Yesterday, Basecamp shared the cause behind the outage Basecamp 3 faced on November 8. The outage continued for nearly five hours starting from 7:21 am CST to 12:11 pm. Due to this, the users were only able to access existing messages, to-do lists, and files, but they were prevented from entering any new information and altering any existing information.
David Heinemeier Hansson, the creator of Ruby on Rails, founder & CTO at Basecamp said in his post that this was the worst outage Basecamp has faced in probably 10 years:
“It’s bad enough that we had the worst outage at Basecamp in probably 10 years, but to know that it was avoidable is hard to swallow. And I cannot express my apologies clearly or deeply enough.”
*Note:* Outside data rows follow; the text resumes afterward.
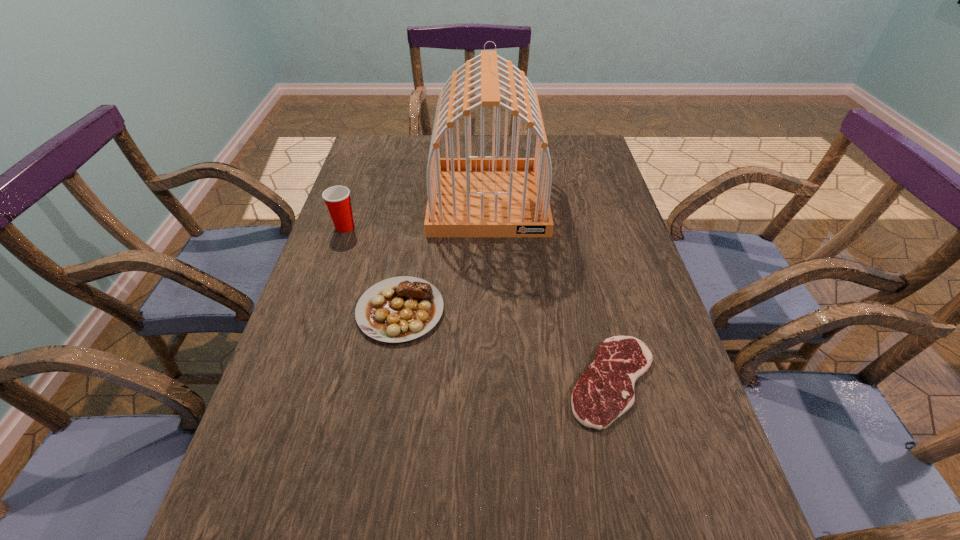 Find the location of a particular element. The image size is (960, 540). the tallest object is located at coordinates (478, 196).

In order to click on Dixie cup in this screenshot , I will do `click(337, 198)`.

Where is `the third shortest object`? This screenshot has width=960, height=540. the third shortest object is located at coordinates (337, 198).

This screenshot has height=540, width=960. In order to click on the left steak in this screenshot , I will do `click(399, 309)`.

The height and width of the screenshot is (540, 960). What are the coordinates of `the second shortest object` in the screenshot? It's located at (399, 309).

Locate an element on the screen. the shortest object is located at coordinates (605, 391).

Image resolution: width=960 pixels, height=540 pixels. In order to click on the shorter steak in this screenshot , I will do `click(605, 391)`.

I want to click on free location located 0.170m with an open door on the birdcage, so click(490, 283).

Identify the location of vacant space positioned 0.060m on the right of the leftmost object. The width and height of the screenshot is (960, 540). (380, 227).

In order to click on free space located 0.100m on the back of the left steak in this screenshot , I will do `click(410, 252)`. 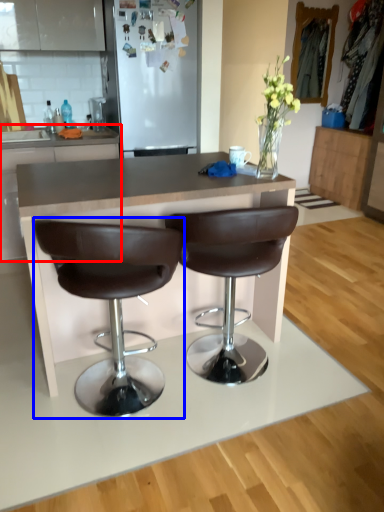 Question: Among these objects, which one is farthest to the camera, cabinetry (highlighted by a red box) or chair (highlighted by a blue box)?

Choices:
 (A) cabinetry
 (B) chair

Answer: (A) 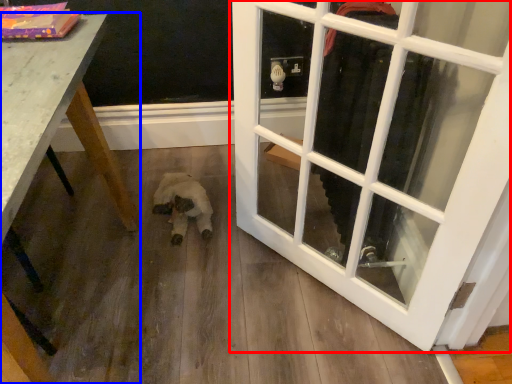 Question: Which of the following is the farthest to the observer, door (highlighted by a red box) or table (highlighted by a blue box)?

Choices:
 (A) door
 (B) table

Answer: (A) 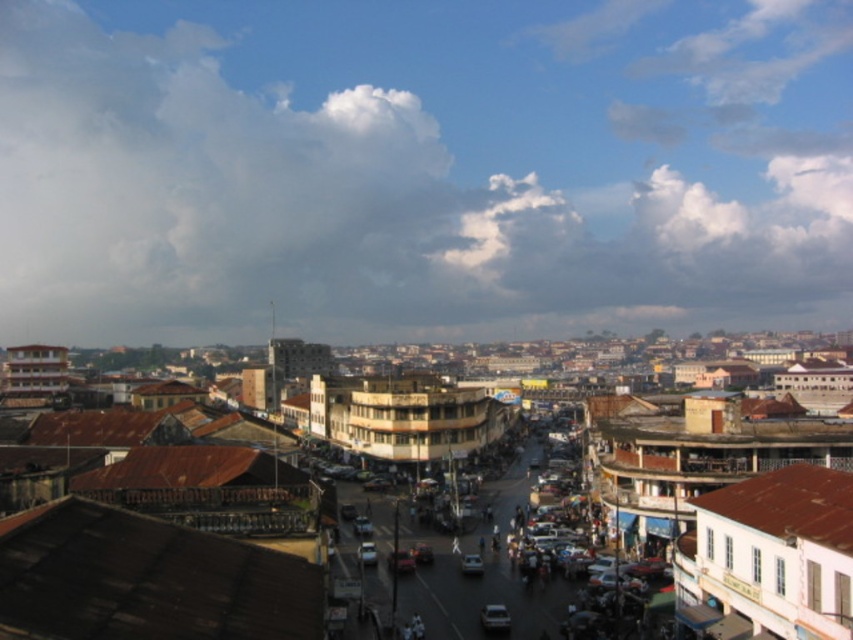 Question: Which point appears farthest from the camera in this image?

Choices:
 (A) (68, 564)
 (B) (171, 211)

Answer: (B)

Question: Which point is farther from the camera taking this photo?

Choices:
 (A) (61, 164)
 (B) (461, 561)
 (C) (425, 394)

Answer: (A)

Question: Observing the image, what is the correct spatial positioning of brown corrugated metal roofs at center in reference to metallic silver car at center?

Choices:
 (A) above
 (B) below

Answer: (A)

Question: Which object is farther from the camera taking this photo?

Choices:
 (A) metallic silver car at center
 (B) brown corrugated metal roofs at center

Answer: (A)

Question: Can you confirm if white fluffy cloud at upper center is wider than brown corrugated metal roofs at center?

Choices:
 (A) no
 (B) yes

Answer: (B)

Question: Where is brown corrugated metal roofs at center located in relation to metallic silver car at center in the image?

Choices:
 (A) above
 (B) below

Answer: (A) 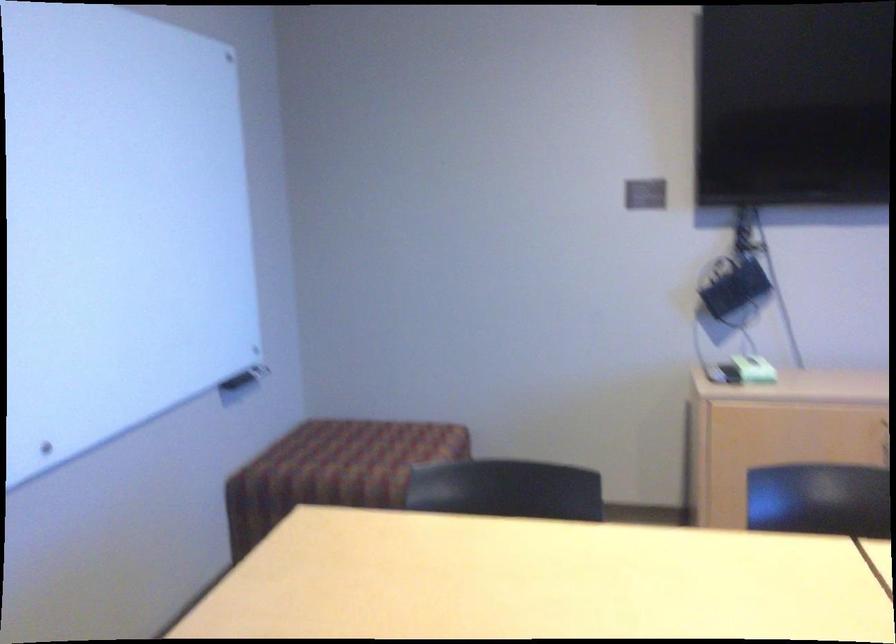 Locate an element on the screen. whiteboard marker tray is located at coordinates coord(246,373).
Basecamp 3 remains in read-only mode while we're fixing the problem. The current estimate for when we're back remains about one hour. Here's an update on everything we know so far: https://t.co/CUqacnabvp
— Basecamp (@basecamp) November 8, 2018
Key causes behind the Basecamp 3 outage
Every activity that a user does is tracked in Basecamp’s events table, whether it is posting a message, updating a to-do list, or applauding a comment. The root cause behind the Basecamp going into read-only mode was its database hitting the ceiling of 2,147,483,647 on this very busy events table.
Secondly, the programming framework that Basecamp uses, Ruby on Rails updated their default for database tables in version 5.1 released in 2017. This update lifted the headroom for records from 2,147,483,647 to 9,223,372,036,854,775,807 on all tables. But, the column in the database was configured as an integer rather than a big integer.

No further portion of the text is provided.